:: Dataset content ::
BEGIN

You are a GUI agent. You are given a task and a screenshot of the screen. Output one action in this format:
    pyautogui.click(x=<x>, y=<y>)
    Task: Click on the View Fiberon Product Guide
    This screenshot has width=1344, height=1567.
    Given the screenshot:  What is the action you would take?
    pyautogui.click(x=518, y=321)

END
BEGIN

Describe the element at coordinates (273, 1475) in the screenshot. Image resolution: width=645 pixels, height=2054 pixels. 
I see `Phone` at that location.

END
BEGIN

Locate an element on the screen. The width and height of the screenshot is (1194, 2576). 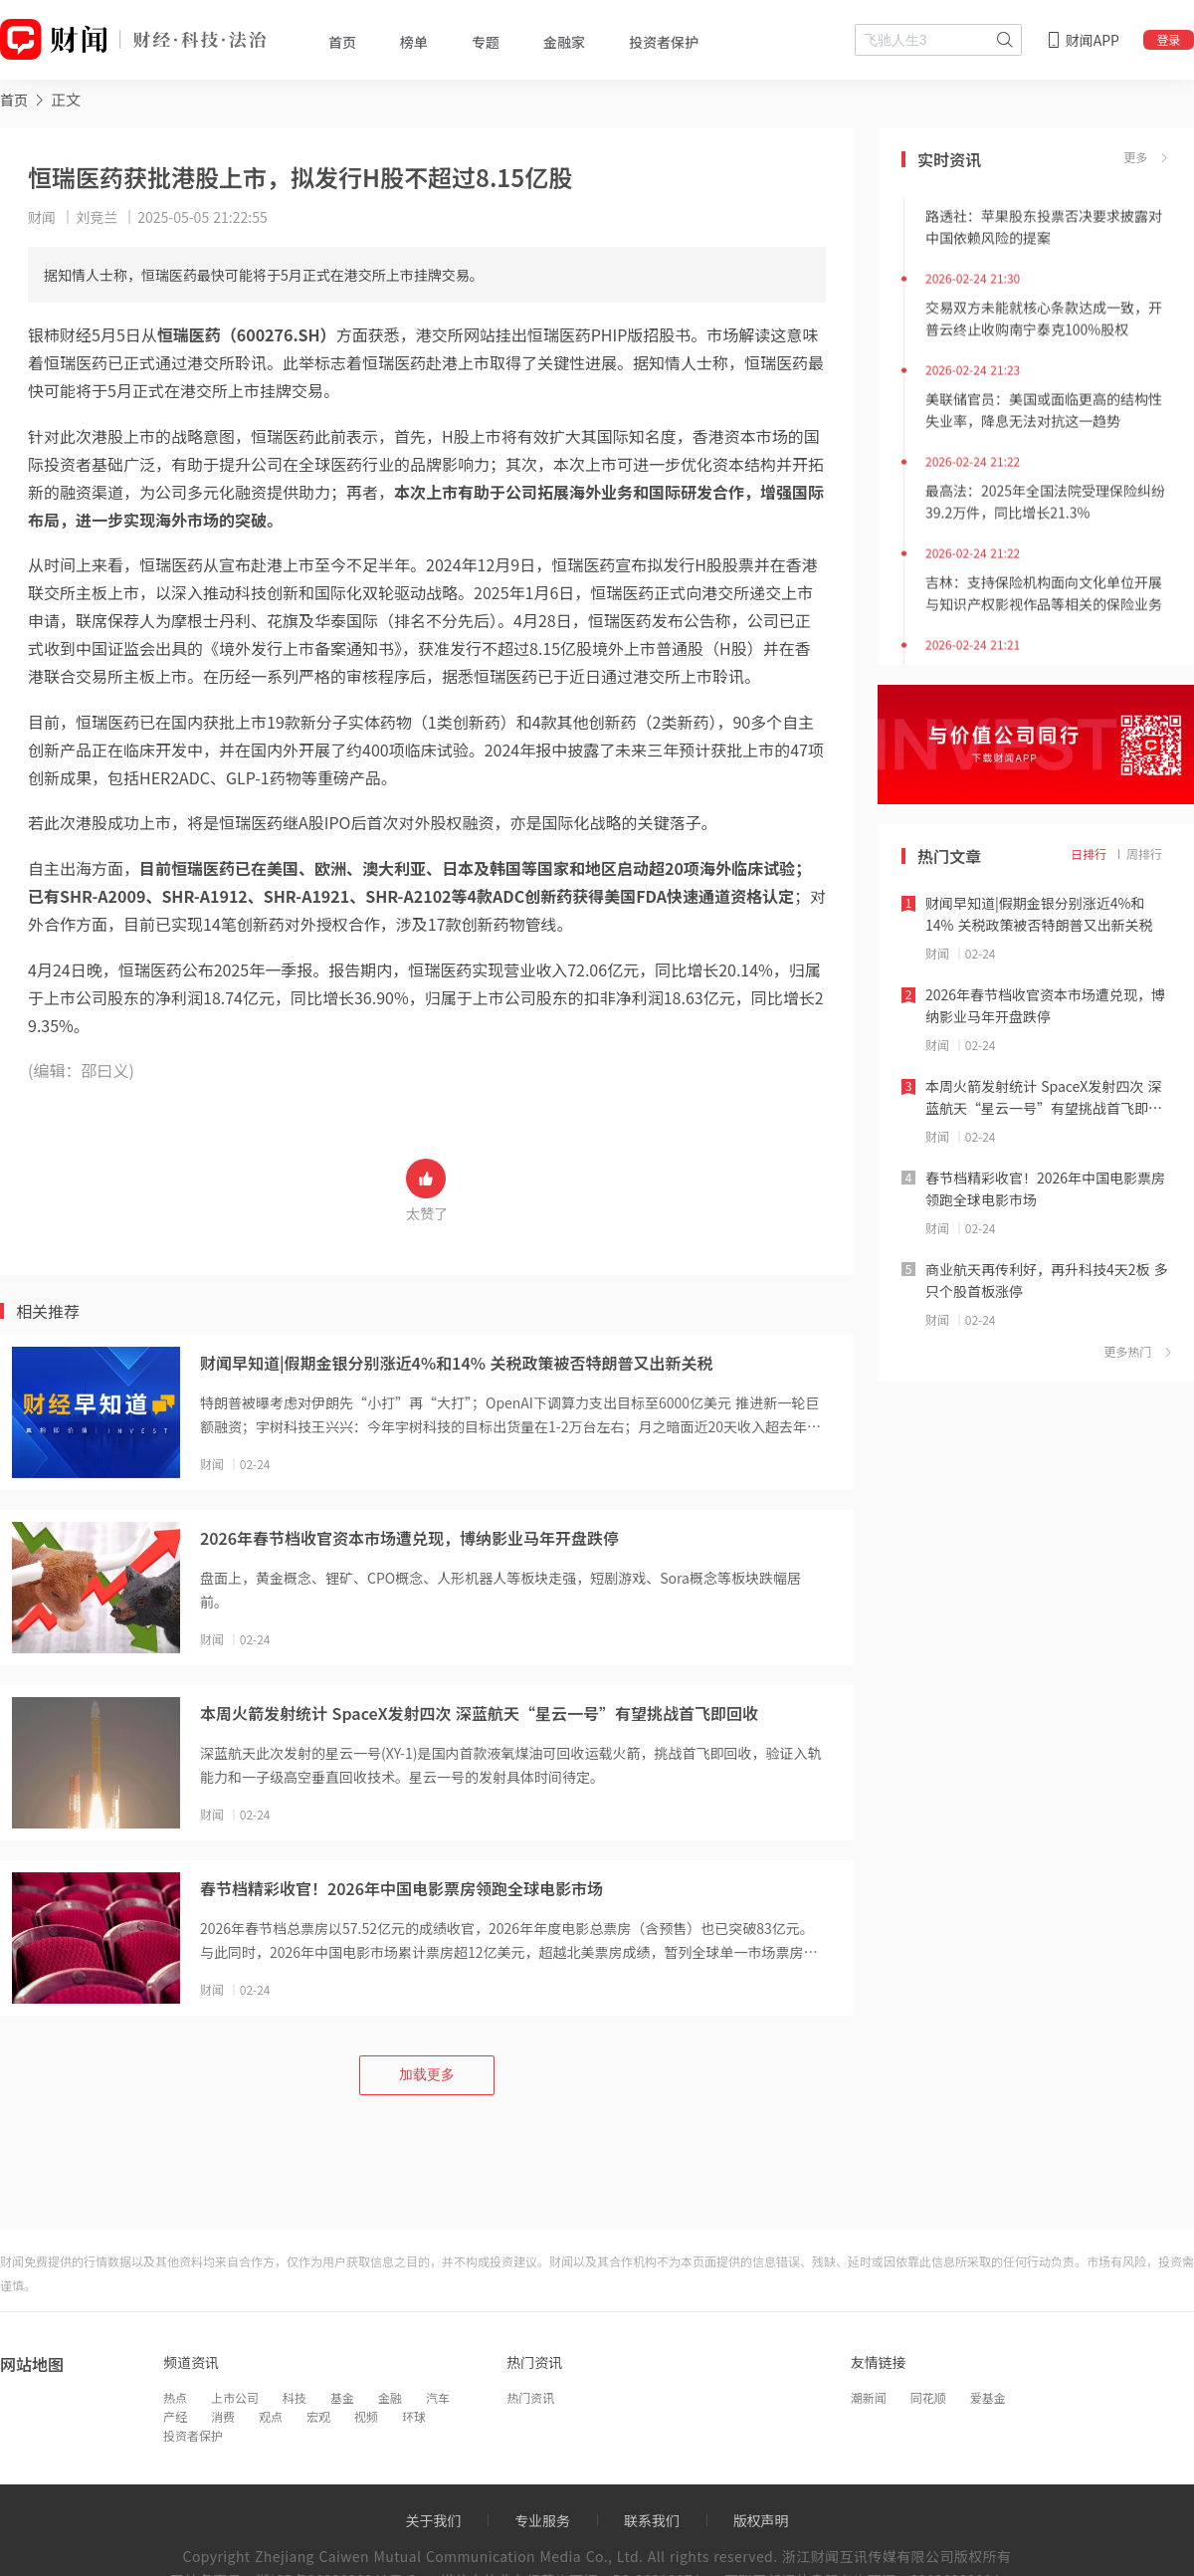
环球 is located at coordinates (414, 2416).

END

:: Problem to work on ::
Using the records above, restate word for word the lines from the one with "You are a GUI" through the one with "This screenshot has", both included.

:: Problem solution ::
You are a GUI agent. You are given a task and a screenshot of the screen. Output one action in this format:
    pyautogui.click(x=<x>, y=<y>)
    Task: Click on the View Fiberon Product Guide
    This screenshot has width=1344, height=1567.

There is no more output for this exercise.